WHAT THE TASK ASKS:
Copy nothing but the text: repeat each entry exactly and drop the images.

Page layout parsing data:
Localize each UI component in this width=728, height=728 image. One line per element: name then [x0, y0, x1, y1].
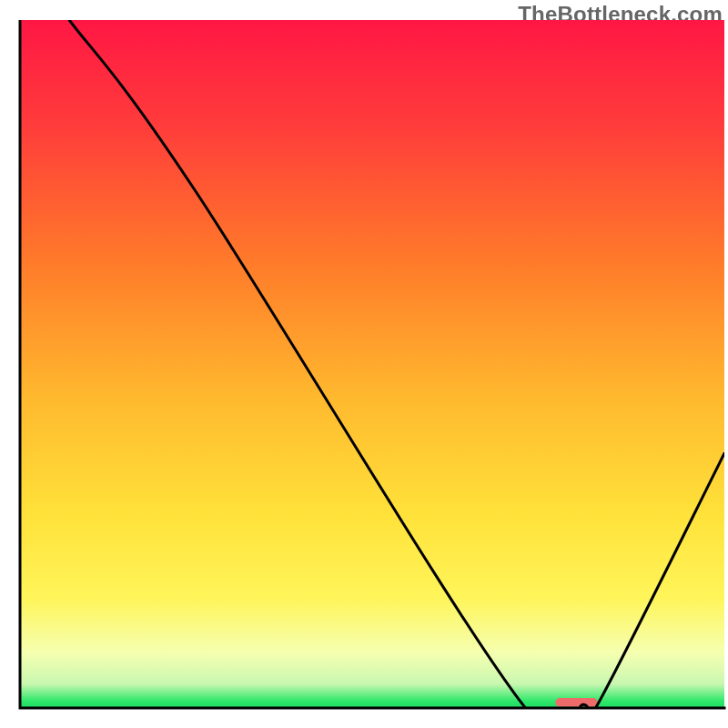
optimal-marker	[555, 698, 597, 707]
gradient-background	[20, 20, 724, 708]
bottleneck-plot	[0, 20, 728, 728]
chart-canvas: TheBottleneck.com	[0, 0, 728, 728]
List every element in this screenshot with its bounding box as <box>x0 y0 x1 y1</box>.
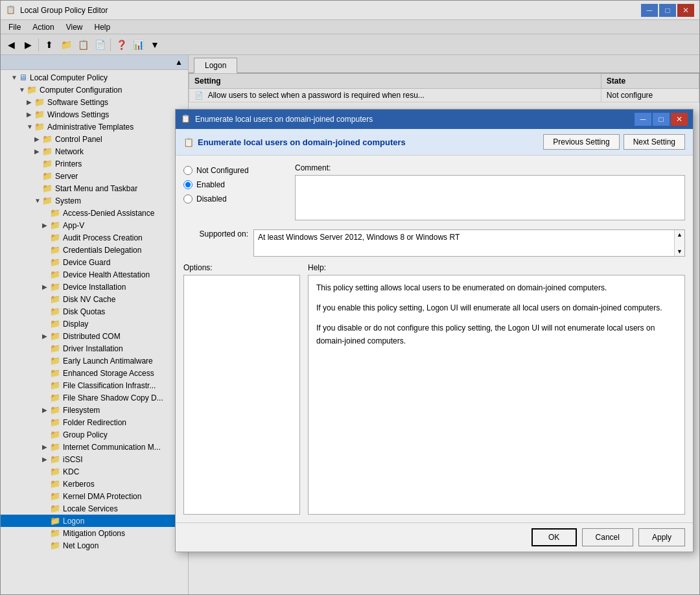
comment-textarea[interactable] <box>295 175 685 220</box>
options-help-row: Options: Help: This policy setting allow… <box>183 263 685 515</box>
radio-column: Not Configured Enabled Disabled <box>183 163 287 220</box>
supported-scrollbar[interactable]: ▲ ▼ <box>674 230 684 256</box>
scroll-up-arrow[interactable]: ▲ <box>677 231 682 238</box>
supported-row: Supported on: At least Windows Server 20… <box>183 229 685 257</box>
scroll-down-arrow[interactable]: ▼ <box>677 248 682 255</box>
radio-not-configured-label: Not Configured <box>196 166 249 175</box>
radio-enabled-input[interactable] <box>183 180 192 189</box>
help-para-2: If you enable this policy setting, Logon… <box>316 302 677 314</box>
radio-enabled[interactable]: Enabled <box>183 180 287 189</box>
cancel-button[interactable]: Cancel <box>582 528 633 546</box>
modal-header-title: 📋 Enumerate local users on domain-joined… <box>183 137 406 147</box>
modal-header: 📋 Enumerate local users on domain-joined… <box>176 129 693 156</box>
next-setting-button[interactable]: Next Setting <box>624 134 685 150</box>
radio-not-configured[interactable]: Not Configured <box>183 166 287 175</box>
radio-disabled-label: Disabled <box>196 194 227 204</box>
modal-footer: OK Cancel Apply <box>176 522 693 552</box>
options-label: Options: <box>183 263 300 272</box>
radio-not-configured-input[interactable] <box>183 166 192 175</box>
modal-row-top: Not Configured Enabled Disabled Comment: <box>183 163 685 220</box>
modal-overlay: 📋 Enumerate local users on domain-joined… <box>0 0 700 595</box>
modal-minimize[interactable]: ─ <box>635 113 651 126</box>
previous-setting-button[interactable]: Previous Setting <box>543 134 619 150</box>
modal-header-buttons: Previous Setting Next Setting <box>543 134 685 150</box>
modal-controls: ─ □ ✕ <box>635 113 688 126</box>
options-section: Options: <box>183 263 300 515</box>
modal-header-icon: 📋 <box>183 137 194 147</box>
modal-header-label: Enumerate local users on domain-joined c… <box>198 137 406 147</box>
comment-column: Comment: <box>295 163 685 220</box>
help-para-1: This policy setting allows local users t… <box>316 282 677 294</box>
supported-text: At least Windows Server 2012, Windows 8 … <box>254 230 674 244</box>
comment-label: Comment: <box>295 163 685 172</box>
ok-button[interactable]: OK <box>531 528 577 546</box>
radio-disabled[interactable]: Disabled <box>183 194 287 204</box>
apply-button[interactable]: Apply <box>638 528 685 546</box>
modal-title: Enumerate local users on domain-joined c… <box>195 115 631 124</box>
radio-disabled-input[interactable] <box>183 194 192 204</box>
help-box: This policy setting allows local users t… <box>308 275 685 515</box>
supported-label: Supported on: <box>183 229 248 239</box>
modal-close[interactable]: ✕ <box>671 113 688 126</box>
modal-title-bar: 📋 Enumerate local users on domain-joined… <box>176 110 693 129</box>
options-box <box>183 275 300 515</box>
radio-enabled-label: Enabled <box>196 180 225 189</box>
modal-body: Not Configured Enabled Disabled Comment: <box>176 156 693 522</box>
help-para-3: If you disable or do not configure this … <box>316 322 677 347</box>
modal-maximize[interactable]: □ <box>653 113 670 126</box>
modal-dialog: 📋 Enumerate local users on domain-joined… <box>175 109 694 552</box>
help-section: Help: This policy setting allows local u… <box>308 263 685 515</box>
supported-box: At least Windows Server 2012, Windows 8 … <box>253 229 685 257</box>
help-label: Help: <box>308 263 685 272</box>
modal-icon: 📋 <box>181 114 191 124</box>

SOLUTION TO THIS TASK:
Localize each UI component in this width=728, height=728 image. One line per element: name then [x0, y0, x1, y1].
optimal-marker	[555, 698, 597, 707]
gradient-background	[20, 20, 724, 708]
bottleneck-plot	[0, 20, 728, 728]
chart-canvas: TheBottleneck.com	[0, 0, 728, 728]
List every element in this screenshot with its bounding box as <box>x0 y0 x1 y1</box>.
comment-textarea[interactable] <box>295 175 685 220</box>
options-help-row: Options: Help: This policy setting allow… <box>183 263 685 515</box>
radio-column: Not Configured Enabled Disabled <box>183 163 287 220</box>
supported-scrollbar[interactable]: ▲ ▼ <box>674 230 684 256</box>
scroll-up-arrow[interactable]: ▲ <box>677 231 682 238</box>
supported-row: Supported on: At least Windows Server 20… <box>183 229 685 257</box>
scroll-down-arrow[interactable]: ▼ <box>677 248 682 255</box>
radio-not-configured-label: Not Configured <box>196 166 249 175</box>
radio-enabled-input[interactable] <box>183 180 192 189</box>
help-para-2: If you enable this policy setting, Logon… <box>316 302 677 314</box>
radio-enabled[interactable]: Enabled <box>183 180 287 189</box>
cancel-button[interactable]: Cancel <box>582 528 633 546</box>
modal-header-title: 📋 Enumerate local users on domain-joined… <box>183 137 406 147</box>
modal-header: 📋 Enumerate local users on domain-joined… <box>176 129 693 156</box>
next-setting-button[interactable]: Next Setting <box>624 134 685 150</box>
radio-not-configured[interactable]: Not Configured <box>183 166 287 175</box>
radio-disabled-label: Disabled <box>196 194 227 204</box>
modal-footer: OK Cancel Apply <box>176 522 693 552</box>
options-label: Options: <box>183 263 300 272</box>
radio-not-configured-input[interactable] <box>183 166 192 175</box>
modal-row-top: Not Configured Enabled Disabled Comment: <box>183 163 685 220</box>
modal-overlay: 📋 Enumerate local users on domain-joined… <box>0 0 700 595</box>
modal-minimize[interactable]: ─ <box>635 113 651 126</box>
previous-setting-button[interactable]: Previous Setting <box>543 134 619 150</box>
modal-header-buttons: Previous Setting Next Setting <box>543 134 685 150</box>
modal-controls: ─ □ ✕ <box>635 113 688 126</box>
options-section: Options: <box>183 263 300 515</box>
modal-header-icon: 📋 <box>183 137 194 147</box>
modal-header-label: Enumerate local users on domain-joined c… <box>198 137 406 147</box>
comment-column: Comment: <box>295 163 685 220</box>
help-para-1: This policy setting allows local users t… <box>316 282 677 294</box>
supported-text: At least Windows Server 2012, Windows 8 … <box>254 230 674 244</box>
comment-label: Comment: <box>295 163 685 172</box>
ok-button[interactable]: OK <box>531 528 577 546</box>
radio-disabled[interactable]: Disabled <box>183 194 287 204</box>
apply-button[interactable]: Apply <box>638 528 685 546</box>
modal-title: Enumerate local users on domain-joined c… <box>195 115 631 124</box>
radio-disabled-input[interactable] <box>183 194 192 204</box>
help-box: This policy setting allows local users t… <box>308 275 685 515</box>
supported-label: Supported on: <box>183 229 248 239</box>
modal-close[interactable]: ✕ <box>671 113 688 126</box>
modal-title-bar: 📋 Enumerate local users on domain-joined… <box>176 110 693 129</box>
options-box <box>183 275 300 515</box>
radio-enabled-label: Enabled <box>196 180 225 189</box>
modal-body: Not Configured Enabled Disabled Comment: <box>176 156 693 522</box>
help-para-3: If you disable or do not configure this … <box>316 322 677 347</box>
modal-maximize[interactable]: □ <box>653 113 670 126</box>
modal-dialog: 📋 Enumerate local users on domain-joined… <box>175 109 694 552</box>
help-section: Help: This policy setting allows local u… <box>308 263 685 515</box>
supported-box: At least Windows Server 2012, Windows 8 … <box>253 229 685 257</box>
help-label: Help: <box>308 263 685 272</box>
modal-icon: 📋 <box>181 114 191 124</box>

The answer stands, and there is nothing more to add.